German conservatives settled a row over migration late on Monday that had threatened to topple Chancellor Angela Merkel’s coalition after talks with her interior minister led him to drop a threat to resign.
The news encouraged investors to shed safe haven German Bunds and instead buy Italian government debt, reducing the closely-watched spread between the 10-year bond yields of the two countries by 4 basis points to its narrowest in over a week.
“If politics is going to be less of a threat during the summer holiday season, you can make the case for being invested in peripheral markets because of the higher returns,” said DZ Bank analyst Andy Cossor.
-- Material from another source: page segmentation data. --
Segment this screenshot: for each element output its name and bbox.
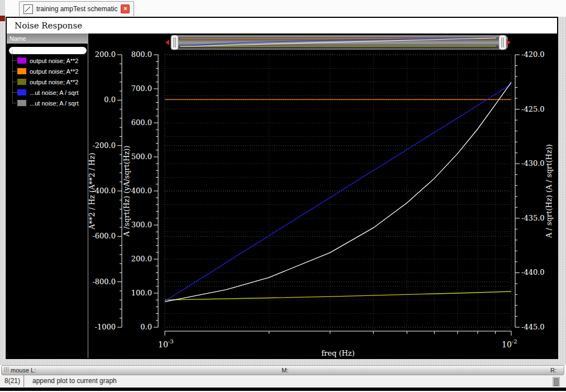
legend-item[interactable]: output noise; A**2 xyxy=(7,77,88,87)
legend-item-label: ...ut noise; A / sqrt xyxy=(30,100,78,107)
grid xyxy=(165,55,511,327)
x-range-navigator[interactable] xyxy=(164,34,512,51)
tree-connector-icon xyxy=(12,50,18,61)
mouse-bindings-bar: mouse L: M: R: xyxy=(1,365,564,375)
tick-label: 600.0 xyxy=(131,118,152,127)
tick-label: -435.0 xyxy=(521,214,545,222)
tick-label: -800.0 xyxy=(92,278,116,286)
page-title: Noise Response xyxy=(15,21,82,31)
tick-label: 200.0 xyxy=(95,50,116,59)
navigator-channel[interactable] xyxy=(172,36,507,49)
tick-label: 200.0 xyxy=(131,255,152,263)
trace-color-swatch xyxy=(17,100,26,106)
trace-color-swatch xyxy=(17,58,26,64)
mouse-right-binding: R: xyxy=(550,367,557,374)
tree-connector-icon xyxy=(12,93,18,103)
tick-label: 500.0 xyxy=(131,152,152,161)
axis-title: A / sqrt(Hz) (A / sqrt(Hz)) xyxy=(545,144,553,238)
window-right-border xyxy=(558,17,566,365)
tick-label: 400.0 xyxy=(131,187,152,195)
x-axis: 10-310-2freq (Hz) xyxy=(158,331,517,357)
tick-label: -445.0 xyxy=(521,323,545,331)
y-axis-left2: 800.0700.0600.0500.0400.0300.0200.0100.0… xyxy=(131,50,158,331)
legend-item[interactable]: ...ut noise; A / sqrt xyxy=(7,98,88,108)
tick-label: 700.0 xyxy=(131,84,152,93)
mouse-left-binding: mouse L: xyxy=(11,367,36,374)
tick-label: 300.0 xyxy=(131,221,152,229)
graph-icon xyxy=(23,4,33,14)
tick-label: -200.0 xyxy=(92,141,116,150)
tick-label: -420.0 xyxy=(521,50,545,59)
curves xyxy=(165,82,511,302)
tick-label: -600.0 xyxy=(92,232,116,240)
legend-item-label: output noise; A**2 xyxy=(30,58,78,64)
tick-label: 0.0 xyxy=(140,323,152,331)
y-axis-right: -420.0-425.0-430.0-435.0-440.0-445.0 xyxy=(515,50,545,331)
navigator-handle-right[interactable] xyxy=(499,35,506,50)
x-tick-label: 10-3 xyxy=(158,338,174,349)
window-bottom-border xyxy=(0,359,566,365)
mini-curve xyxy=(180,46,496,47)
navigator-handle-left[interactable] xyxy=(171,35,178,50)
scroll-left-arrow-icon[interactable] xyxy=(165,40,169,45)
tab-label: training ampTest schematic xyxy=(36,5,117,13)
legend-item[interactable]: output noise; A**2 xyxy=(7,55,88,66)
plot-area[interactable]: 200.00.0-200.0-400.0-600.0-800.0-1000800… xyxy=(88,34,559,358)
scroll-right-arrow-icon[interactable] xyxy=(507,40,511,45)
window-bottom-edge xyxy=(0,388,566,391)
axis-title: A**2 / Hz (A**2 / Hz) xyxy=(88,152,96,230)
tick-label: -440.0 xyxy=(521,268,545,276)
curve-3[interactable] xyxy=(165,84,511,302)
tick-label: -425.0 xyxy=(521,105,545,113)
legend-item[interactable]: output noise; A**2 xyxy=(7,66,88,77)
tab-training-amptest-schematic[interactable]: training ampTest schematic × xyxy=(19,1,134,16)
window-edge-marker xyxy=(0,16,5,21)
window-left-border xyxy=(0,0,5,365)
tree-connector-icon xyxy=(12,71,18,82)
title-band: Noise Response xyxy=(7,18,557,34)
legend-item-label: ...ut noise; A / sqrt xyxy=(30,89,78,96)
x-axis-title: freq (Hz) xyxy=(321,349,355,357)
tab-bar: training ampTest schematic × xyxy=(5,0,566,17)
grip-icon xyxy=(4,367,9,372)
legend-item-label: output noise; A**2 xyxy=(30,79,78,85)
legend-item[interactable]: ...ut noise; A / sqrt xyxy=(7,87,88,98)
message-bar: 8(21) append plot to current graph xyxy=(0,375,566,388)
legend: output noise; A**2output noise; A**2outp… xyxy=(7,55,88,108)
mouse-middle-binding: M: xyxy=(282,367,288,374)
message-scrollbar[interactable] xyxy=(553,377,560,386)
legend-item-label: output noise; A**2 xyxy=(30,68,78,75)
x-tick-label: 10-2 xyxy=(502,338,517,349)
curve-2[interactable] xyxy=(165,291,511,300)
scrollbar-thumb[interactable] xyxy=(554,378,559,386)
axis-title: A /sqrt(Hz) (yA/sqrt(Hz)) xyxy=(122,146,131,237)
message-counter: 8(21) xyxy=(1,375,25,387)
trace-color-swatch xyxy=(17,89,26,95)
tick-label: -1000 xyxy=(95,323,116,331)
trace-color-swatch xyxy=(17,79,26,85)
tab-close-icon[interactable]: × xyxy=(121,4,130,13)
legend-scrollbar[interactable] xyxy=(9,47,87,54)
legend-name-header[interactable]: Name xyxy=(7,34,88,44)
tick-label: 100.0 xyxy=(131,289,152,297)
tree-connector-icon xyxy=(12,61,18,71)
y-axis-left1: 200.00.0-200.0-400.0-600.0-800.0-1000 xyxy=(92,50,122,331)
status-message: append plot to current graph xyxy=(32,375,117,387)
tick-label: 0.0 xyxy=(104,95,116,104)
tick-label: 800.0 xyxy=(131,50,152,59)
trace-color-swatch xyxy=(17,68,26,74)
tick-label: -430.0 xyxy=(521,159,545,168)
tree-connector-icon xyxy=(12,82,18,93)
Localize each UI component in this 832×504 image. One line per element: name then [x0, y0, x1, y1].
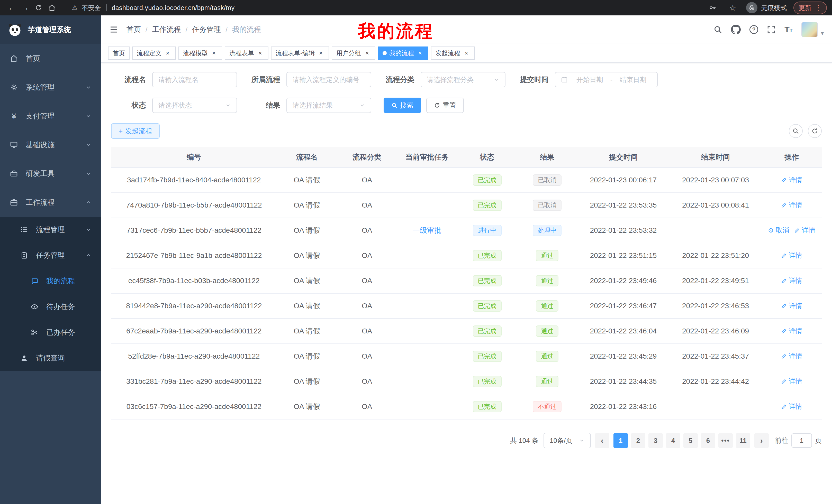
reload-icon[interactable] — [32, 1, 45, 15]
tab-my-process-active[interactable]: 我的流程× — [378, 47, 428, 60]
status-badge: 已完成 — [473, 401, 502, 412]
kebab-menu-icon[interactable]: ⋮ — [815, 4, 822, 11]
start-process-button[interactable]: + 发起流程 — [111, 123, 160, 139]
home-icon[interactable] — [45, 1, 59, 15]
breadcrumb-item[interactable]: 工作流程 — [152, 25, 181, 34]
avatar[interactable] — [801, 22, 818, 37]
ellipsis-icon: ••• — [721, 437, 730, 445]
sidebar-item-devtools[interactable]: 研发工具 — [0, 159, 101, 188]
search-button[interactable]: 搜索 — [384, 97, 421, 113]
detail-link[interactable]: 详情 — [781, 251, 802, 260]
page-button[interactable]: 1 — [614, 433, 628, 448]
sidebar-item-home[interactable]: 首页 — [0, 44, 101, 73]
home-icon — [9, 54, 19, 63]
start-date-placeholder[interactable]: 开始日期 — [571, 75, 608, 84]
process-definition-input[interactable] — [293, 76, 365, 84]
chevron-down-icon — [85, 113, 92, 119]
address-bar[interactable]: ⚠ 不安全 dashboard.yudao.iocoder.cn/bpm/tas… — [72, 4, 234, 12]
sidebar-item-infrastructure[interactable]: 基础设施 — [0, 131, 101, 159]
key-icon[interactable] — [706, 1, 719, 15]
sidebar-item-process-management[interactable]: 流程管理 — [0, 217, 101, 243]
url-text[interactable]: dashboard.yudao.iocoder.cn/bpm/task/my — [112, 4, 235, 11]
close-icon[interactable]: × — [210, 50, 217, 57]
sidebar-item-payment[interactable]: ¥ 支付管理 — [0, 102, 101, 131]
cancel-link[interactable]: 取消 — [768, 226, 789, 235]
search-icon[interactable] — [713, 25, 722, 34]
sidebar-item-leave-query[interactable]: 请假查询 — [0, 345, 101, 371]
detail-link[interactable]: 详情 — [781, 201, 802, 209]
detail-link[interactable]: 详情 — [781, 352, 802, 361]
github-icon[interactable] — [731, 25, 741, 34]
page-button[interactable]: 4 — [666, 433, 680, 448]
detail-link[interactable]: 详情 — [781, 327, 802, 335]
tab-process-model[interactable]: 流程模型× — [178, 47, 222, 60]
link-label: 详情 — [789, 276, 802, 285]
refresh-table-button[interactable] — [808, 124, 822, 138]
close-icon[interactable]: × — [164, 50, 171, 57]
update-label[interactable]: 更新 — [799, 4, 811, 12]
tab-home[interactable]: 首页 — [108, 47, 130, 60]
breadcrumb-item[interactable]: 首页 — [127, 25, 141, 34]
toggle-search-button[interactable] — [789, 124, 803, 138]
jump-page-input[interactable] — [791, 433, 812, 448]
process-name-input[interactable] — [158, 76, 231, 84]
detail-link[interactable]: 详情 — [781, 402, 802, 411]
cell-status: 已完成 — [457, 293, 517, 318]
current-task-link[interactable]: 一级审批 — [413, 226, 441, 235]
category-select[interactable]: 请选择流程分类 — [421, 72, 505, 87]
sidebar-item-todo-tasks[interactable]: 待办任务 — [0, 294, 101, 319]
date-range-picker[interactable]: 开始日期 - 结束日期 — [555, 72, 658, 87]
detail-link[interactable]: 详情 — [781, 276, 802, 285]
page-button[interactable]: 2 — [631, 433, 645, 448]
tab-process-form[interactable]: 流程表单× — [225, 47, 268, 60]
sidebar-item-task-management[interactable]: 任务管理 — [0, 243, 101, 268]
sidebar-item-done-tasks[interactable]: 已办任务 — [0, 319, 101, 345]
tab-start-process[interactable]: 发起流程× — [431, 47, 475, 60]
status-select[interactable]: 请选择状态 — [152, 97, 237, 113]
result-select[interactable]: 请选择流结果 — [286, 97, 371, 113]
tab-process-definition[interactable]: 流程定义× — [132, 47, 176, 60]
more-pages-button[interactable]: ••• — [718, 433, 733, 448]
sidebar-item-workflow[interactable]: 工作流程 — [0, 188, 101, 217]
update-chip[interactable]: 更新 ⋮ — [794, 2, 827, 14]
bookmark-star-icon[interactable]: ☆ — [726, 1, 739, 15]
sidebar-item-my-process[interactable]: 我的流程 — [0, 268, 101, 294]
next-page-button[interactable]: › — [754, 433, 769, 448]
close-icon[interactable]: × — [364, 50, 371, 57]
detail-link[interactable]: 详情 — [794, 226, 815, 235]
font-size-icon[interactable]: TT — [784, 25, 793, 34]
logo-row[interactable]: 芋道管理系统 — [0, 16, 101, 44]
close-icon[interactable]: × — [257, 50, 264, 57]
detail-link[interactable]: 详情 — [781, 377, 802, 386]
page-button[interactable]: 11 — [736, 433, 750, 448]
cell-name: OA 请假 — [277, 268, 337, 293]
fullscreen-icon[interactable] — [767, 25, 776, 34]
page-button[interactable]: 6 — [701, 433, 715, 448]
tab-user-group[interactable]: 用户分组× — [332, 47, 375, 60]
back-icon[interactable]: ← — [5, 1, 19, 15]
reset-button[interactable]: 重置 — [426, 97, 464, 113]
forward-icon[interactable]: → — [19, 1, 32, 15]
user-menu[interactable]: ▾ — [801, 22, 824, 37]
page-button[interactable]: 5 — [683, 433, 698, 448]
prev-page-button[interactable]: ‹ — [595, 433, 609, 448]
cell-result: 处理中 — [517, 218, 577, 243]
hamburger-icon[interactable] — [109, 25, 118, 34]
help-icon[interactable]: ? — [750, 25, 758, 34]
tab-process-form-edit[interactable]: 流程表单-编辑× — [271, 47, 329, 60]
close-icon[interactable]: × — [463, 50, 470, 57]
cell-actions: 详情 — [761, 394, 822, 419]
close-icon[interactable]: × — [317, 50, 324, 57]
pencil-icon — [781, 354, 787, 359]
cell-actions: 详情 — [761, 193, 822, 218]
detail-link[interactable]: 详情 — [781, 175, 802, 185]
page-size-select[interactable]: 10条/页 — [544, 433, 591, 448]
page-button[interactable]: 3 — [648, 433, 663, 448]
breadcrumb-item[interactable]: 任务管理 — [192, 25, 221, 34]
sidebar-item-system[interactable]: 系统管理 — [0, 73, 101, 102]
status-badge: 已完成 — [473, 200, 502, 211]
close-icon[interactable]: × — [417, 50, 424, 57]
link-label: 详情 — [789, 175, 802, 185]
end-date-placeholder[interactable]: 结束日期 — [615, 75, 651, 84]
detail-link[interactable]: 详情 — [781, 301, 802, 310]
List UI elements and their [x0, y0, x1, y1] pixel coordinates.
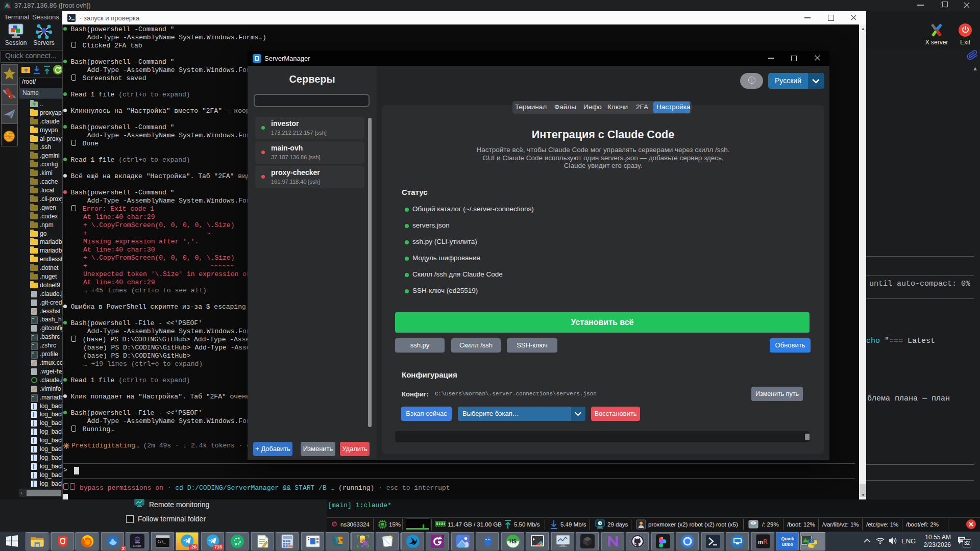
svg-text:Quick: Quick [781, 536, 794, 541]
svg-text:HS: HS [509, 539, 517, 544]
svg-text:utmo: utmo [782, 542, 793, 547]
svg-text:C:\_: C:\_ [157, 540, 166, 544]
svg-text:R: R [763, 538, 768, 545]
svg-text:m: m [758, 539, 763, 545]
svg-text:FRKRY: FRKRY [133, 544, 142, 547]
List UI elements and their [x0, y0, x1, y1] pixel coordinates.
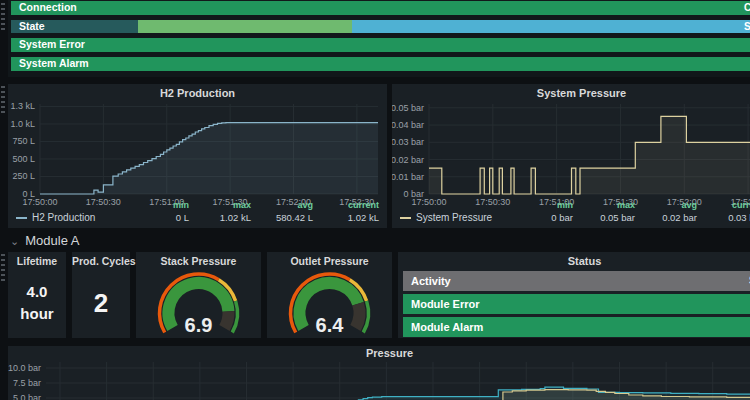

Even after Tuesday’s tightening, Italy’s 10-year government bond is yielding 231 bps more than its German counterpart.
But Cossor warned that other risks remain, particularly when Italy’s new anti-establishment government, which has high spending plans, begins discussions with the European Union over next year’s budget.
In addition, the possibility of a full trade conflict between the United States and Germany is keeping major government bond yields pinned near recent lows.
President Donald Trump made a veiled threat to the World Trade Organization on Monday hours after the EU threatened retaliation to U.S. tariffs on European cars and car parts.
Even though the 10-year German yield rose 2 bps to 0.32 percent on Tuesday, it is still not far from a five-week low of 0.284 percent on Monday and around half May’s high of 0.65 percent.
Other major euro zone bond yields were flat to a touch higher although Italy was the outlier, with two-, five- and 10-year yields down 2-3 bps.
Long-dated euro zone government bonds have been in demand after a Reuters report that the ECB is considering buying more longer-term debt from next year.
On Tuesday, French 30-year bond yields dropped to an 18-month low of 1.50 percent. Other long-dated bond yields were higher on the day but also not far from recent lows.
“The value in the very long-end of the French curve, relative to Germany, is only just beginning to be realised by investors,” Mizuho’s head of rates strategy Peter Chatwell said in a note.
Elsewhere, investors gave the cold shoulder to $125 billion of U.S. Treasury bills for sale on Monday with bidding for some issues at its lowest in nearly a decade.